Tuesday 01 July 2014
What SMSF professionals can expect for 2015
Tuesday 01 July 2014
The 2014 SMSF Service Model Report from Macquarie and the Self Managed Super Fund Association (then the SMSF Professionals’ Association of Australia - SPAA) provides a unique insight into self managed super fund (SMSF) service providers and their business models.
With the vast majority of businesses optimistic about the future, many are looking for new growth opportunities.
Most businesses were highly optimistic about the outlook for both their own business and the SMSF professional services industry as a whole. An overwhelming 84% said they felt positive about their business, with a similar proportion confident in the future of the SMSF professional services industry, despite the uncertainty surrounding industry reforms.
Most businesses also saw sustainable growth as a key priority for the future, while highly profitable businesses were focused on driving efficiency through structured processes, to manage higher volumes of clients across a wide range of service areas.
Estate planning is seen by many as a key area for growth and is an obvious value-added area for all ages, but particularly aging SMSF clients.

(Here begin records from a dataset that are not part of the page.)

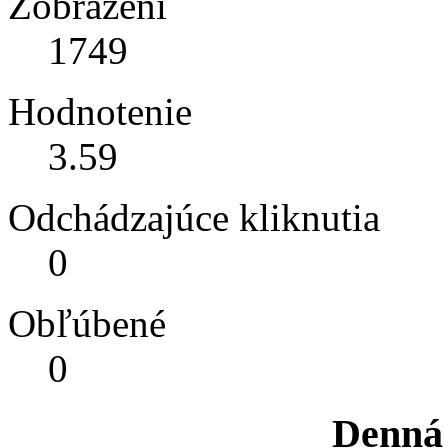
Zobrazení
1749
Hodnotenie
3.59
Odchádzajúce kliknutia
0
Obľúbené
0
Denná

Nonetheless, each business’ professional origins shapes its views on future growth, with accountants and estate planners most likely to seek opportunities in SMSF administration, while financial planners and asset managers are attracted to life insurance, share trading and financial planning.
Similarly, financial planners believe referrals from existing clients are the key to growing profit, while accountants are more focused on efficiency and SMSF administrators concentrate on referral partnerships.
However, higher profit businesses (those with annual profits over $200,000) are most likely to see staff retention as critical. This reflects the value of in-house specialist expertise in an industry where people are the largest expense and highlights the key person risks affecting smaller practices with fewer senior staff.
While the vast majority of SMSF businesses are profitable - with most achieving increased revenue even during periods of subdued asset growth - there are also large variations between the typical practice and the best performers, suggesting that most still have significant growth potential.